I’m finally getting started using Leo. I’m working with PDF files of microfilm copies from handwritten documents in French from the early 1800s. In my dream world, I’m like them both transcribed and translated into English. Does Leo support this capability? On my first pass, Leo does an awesome job with the transcription.
Hi Jason! This function doesn’t yet exist on Leo, but the long-term plan is to introduce an interpretation layer that uses specially trained models to help analyse generated transcripts. Probably this would include translation, as well as summarisation, interpretation, and other forms of semantic analysis. I speak a little bit more about this here. These interpretation features wouldn’t be particularly technically difficult to introduce, but they would change the nature of the service in what could be a significant way and we want to proceed with caution. If you have ideas about how we can make sure that such features would be aligned with the ends and needs of the historical profession, we’d be very interested to hear them.
From my perspective, I think there’s a distinction between translation on the one hand and summarization, interpretation, and analysis on the other, with the latter obviously adding an additional layer that I worry will outsource critical thinking skills. Simple language translation, though, presents far fewer problems, as far as I’m concerned and I’ll be interested to see if a future model of Leo offers this. Another issue is that of modernizing early modern spelling.
Yes, indeed. I’m concerned about outsourcing critical thinking skills, and we’re thinking very carefully about how to proceed with this, which is why these features don’t exist yet.

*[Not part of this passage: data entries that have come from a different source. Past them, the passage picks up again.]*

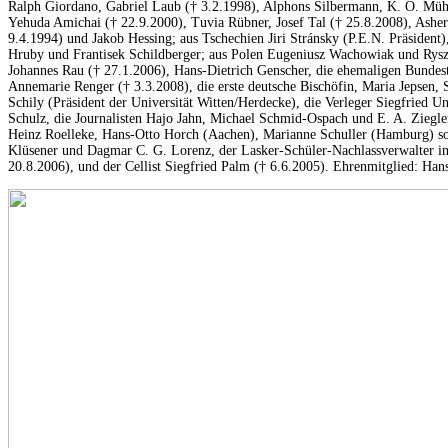
Ralph Giordano, Gabriel Laub († 3.2.1998), Alphons Silbermann, K. O. Mühl
Yehuda Amichai († 22.9.2000), Tuvia Rübner, Josef Tal († 25.8.2008), Asher
9.4.1994) und Jakob Hessing; aus Tschechien Jiri Stránsky (P.E.N. Präsident), 
Hruby und Frantisek Schildberger; aus Polen Eugeniusz Wachowiak und Rysz
Johannes Rau († 27.1.2006), Hans-Dietrich Genscher, die ehemaligen Bundes
Annemarie Renger († 3.3.2008), die erste deutsche Bischöfin, Maria Jepsen,
Schily (Präsident der Universität Witten/Herdecke), die Verleger Siegfried 
Schulz, die Journalisten Hajo Jahn, Michael Schmid-Ospach und E. A. Ziegle
Heinz Roelleke, Hans-Otto Horch (Aachen), Marianne Schuller (Hamburg) so
Klüsener und Dagmar C. G. Lorenz, der Lasker-Schüler-Nachlassverwalter in
20.8.2006), und der Cellist Siegfried Palm († 6.6.2005). Ehrenmitglied: Han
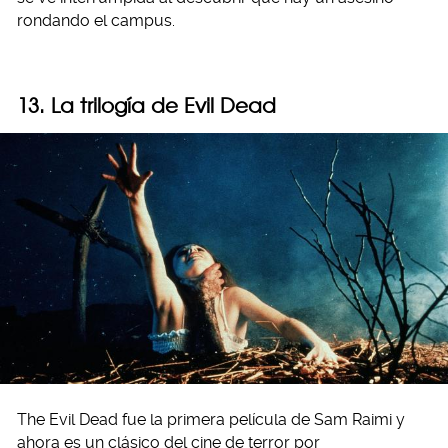
rondando el campus.
13. La trilogía de Evil Dead
The Evil Dead fue la primera película de Sam Raimi y
ahora es un clásico del cine de terror por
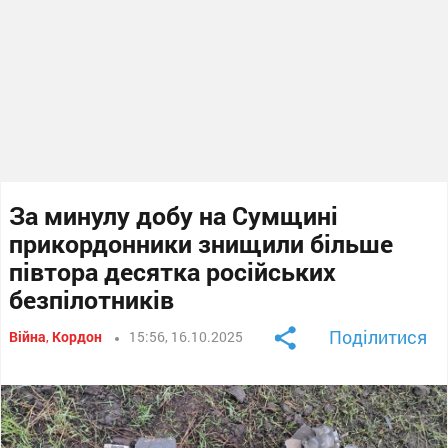
За минулу добу на Сумщині
прикордонники знищили більше
півтора десятка російських
безпілотників
Поділитися
Війна
,
Кордон
15:56, 16.10.2025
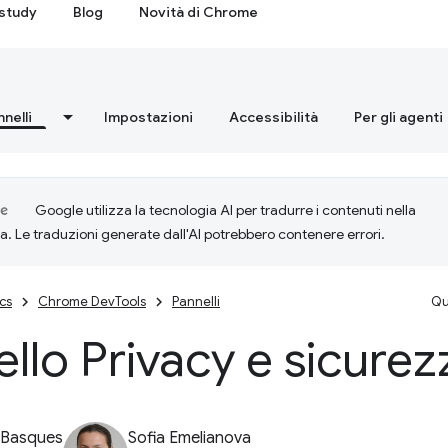
study
Blog
Novità di Chrome
nnelli
Impostazioni
Accessibilità
Per gli agenti
Google utilizza la tecnologia AI per tradurre i contenuti nella
ta. Le traduzioni generate dall'AI potrebbero contenere errori.
cs
Chrome DevTools
Pannelli
Qu
llo Privacy e sicurez
 Basques
Sofia Emelianova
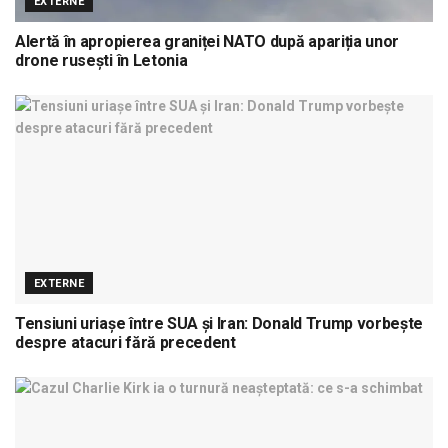
EXTERNE
Alertă în apropierea graniței NATO după apariția unor
drone rusești în Letonia
EXTERNE
Tensiuni uriașe între SUA și Iran: Donald Trump vorbește
despre atacuri fără precedent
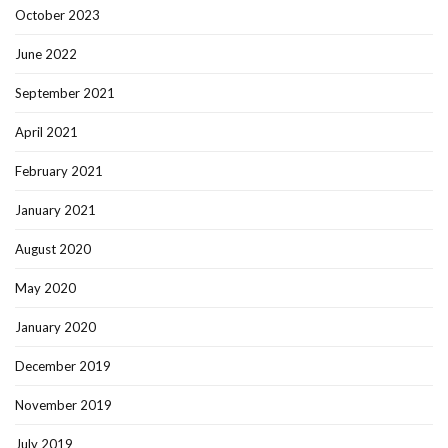
October 2023
June 2022
September 2021
April 2021
February 2021
January 2021
August 2020
May 2020
January 2020
December 2019
November 2019
July 2019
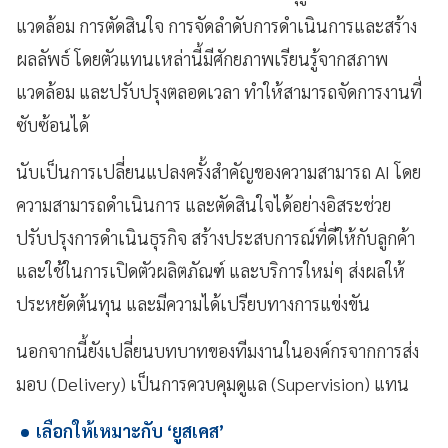
แวดล้อม การตัดสินใจ การจัดลำดับการดำเนินการและสร้าง
ผลลัพธ์ โดยตัวแทนเหล่านี้มีศักยภาพเรียนรู้จากสภาพ
แวดล้อม และปรับปรุงตลอดเวลา ทำให้สามารถจัดการงานที่
ซับซ้อนได้
นับเป็นการเปลี่ยนแปลงครั้งสำคัญของความสามารถ AI โดย
ความสามารถดำเนินการ และตัดสินใจได้อย่างอิสระช่วย
ปรับปรุงการดำเนินธุรกิจ สร้างประสบการณ์ที่ดีให้กับลูกค้า
และใช้ในการเปิดตัวผลิตภัณฑ์ และบริการใหม่ๆ ส่งผลให้
ประหยัดต้นทุน และมีความได้เปรียบทางการแข่งขัน
นอกจากนี้ยังเปลี่ยนบทบาทของทีมงานในองค์กรจากการส่ง
มอบ (Delivery) เป็นการควบคุมดูแล (Supervision) แทน
เลือกให้เหมาะกับ ‘ยูสเคส’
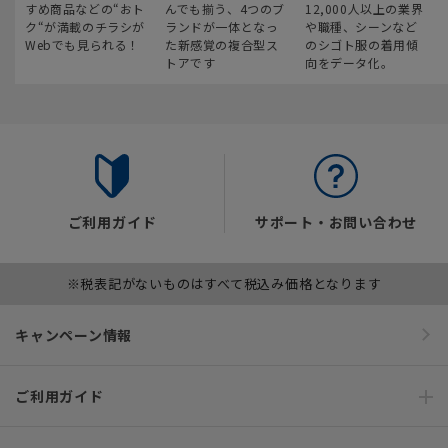
すめ商品などの“おト
んでも揃う、4つのブ
12,000人以上の業界
ク“が満載のチラシが
ランドが一体となっ
や職種、シーンなど
Webでも見られる！
た新感覚の複合型ス
のシゴト服の着用傾
トアです
向をデータ化。
ご利用ガイド
サポート・お問い合わせ
※税表記がないものはすべて税込み価格となります
キャンペーン情報
ご利用ガイド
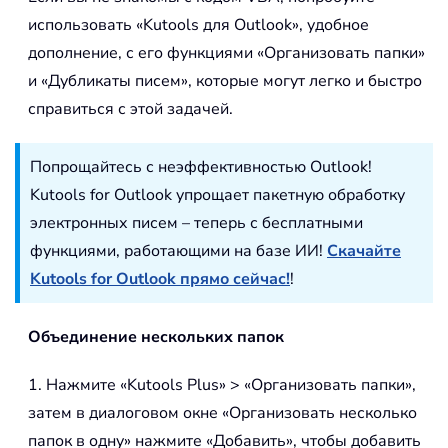
использовать «Kutools для Outlook», удобное
дополнение, с его функциями «Организовать папки»
и «Дубликаты писем», которые могут легко и быстро
справиться с этой задачей.
Попрощайтесь с неэффективностью Outlook!
Kutools for Outlook упрощает пакетную обработку
электронных писем – теперь с бесплатными
функциями, работающими на базе ИИ!
Скачайте
Kutools for Outlook прямо сейчас!
!
Объединение нескольких папок
1. Нажмите «Kutools Plus» > «Организовать папки»,
затем в диалоговом окне «Организовать несколько
папок в одну» нажмите «Добавить», чтобы добавить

In practice, historians and others working with archival material are already using ChatGPT, Gemini, and other large LLMs to assist them in summarization, interpretation, and analysis. Leo could be helpful in providing a version of this which is specifically designed and tailored to their ends. Here’s what I’m thinking are the key points, in part based on conversations with @Ben_Breen, aside from those which I mentioned previously:
The user needs to understand that Leo is a fallible research assistant rather than an oracle. This is why we’re planning to develop him as a “bumbling yet enthusiastic” mascot.
While confidence metrics are the best way to convey this for transcription output, we’ll need a more subtle approach for generated responses without a determinate “ground truth”.
The most obvious thing to do is to program Leo with a great deal of epistemic humility—to point out alternatives, acknowledge uncertainty, and to ask stimulating questions rather than to provide conclusive-sounding answers. We could also introduce some recursive features where Leo critiques his own answers, demonstrating the iterative scholarly process of wresting with sources and interpretations.
There might be other interesting ways to encourage more active rather than passive engagement with Leo. For instance, we could provide multiple different responses from different perspectives and prompt the user to weigh the options. Or we could make the interpretation features in effect interactive exercises, where instead of just providing an answer, the model guides users through thought experiments, problem-solving steps, or simulations. Responses could also be critical, highlighting potential issues with the user’s query and inviting them to reflect on assumptions, biases, etc.
Since generative AI tools in general optimize for plausible, certain-sounding answers, we’re kind of in uncharted territory with this, which is why I’m so keen to get feedback. But provisionally, the aim would be to make uncertainty a normal, even fun part of an LLM-assisted research process. It’s possible that could even strengthen critical engagement with sources, given that more often than they’d like to admit, historians tend to approach the archive with an argument already in mind. If we can get Leo to model skepticism as a methodology, then users looking for conclusive answers might be left with more questions than they started with.